As you can see, access controls are not enough. Access controls cannot solve this problem.  Organisations need Data Loss Prevention. Universal protection prevents data loss for the user at work, at home, and on the road

  • Network–LAN, WiFi, SMTP, FTP, HTTP, HTTPS
  • Physical devices–USB, iPod, CD, DVD, etc.
  • Applications–email, webmail, instant messaging, P2P Content-aware protection prevents data loss even when data is modified, copied, pasted, compressed, or encrypted support for over 390 file types
  • Modified, copied, pasted, compressed, zipped, or encrypted (for the use case when the file is encrypted on the host)
  • Allow organisations to focus on monitoring only the scenarios in which a user attempts on  sending out sensitive data Advanced forensics gather evidence on instantly blocked and monitored data loss events
  • Sender, recipient, timestamp, and sensitive data evidence
  • Details enable proper and prompt response


Summary

With data being the Key Asset at government agencies the legitiamate access and control will play an important role. Especially in the highly sensitive spaces of:

  • Internal security
  • Law and Judiciary
  • Military and Paramilitary
  • Homeland Security
  • Internal Reveue
  • Development (Scientific and ancillary)

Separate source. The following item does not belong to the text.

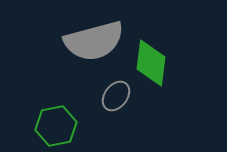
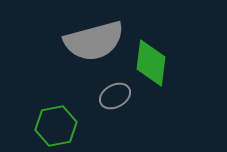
gray ellipse: moved 1 px left; rotated 24 degrees clockwise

There are McAfee solutions available around safegauarding DATA termed as DLP (Data Loss  Prevention). As we realise from the above discussions, the fact is neither are traditional solutions or is Access control sufficient as a methodology for data protection. A new data loss prevention solution from McAfee® closes this gap. It combines host and network protections  throughout the data usage lifecycle, from creation and manipulation to transfer and  transmission. Organisations gain consistent, reliable data loss prevention across applications, network channels, and even physical devices.

The McAfee Data Loss Prevention (DLP) solution makes it possible for organisations to enforce  policies and monitor and report on improper usage—even when laptops are physically disconnected from the network. It helps inform users of proper policies while preventing losses.  It also offers new visibility into actual data handling to help security managers appropriately direct investments in safeguards, training, and process improvement. Because  this protection comes from McAfee, it complements and reinforces other network and host-based defenses. The McAfee DLP solution closes the authorised-user coverage gap and  provides an easily managed element of any security risk management programme.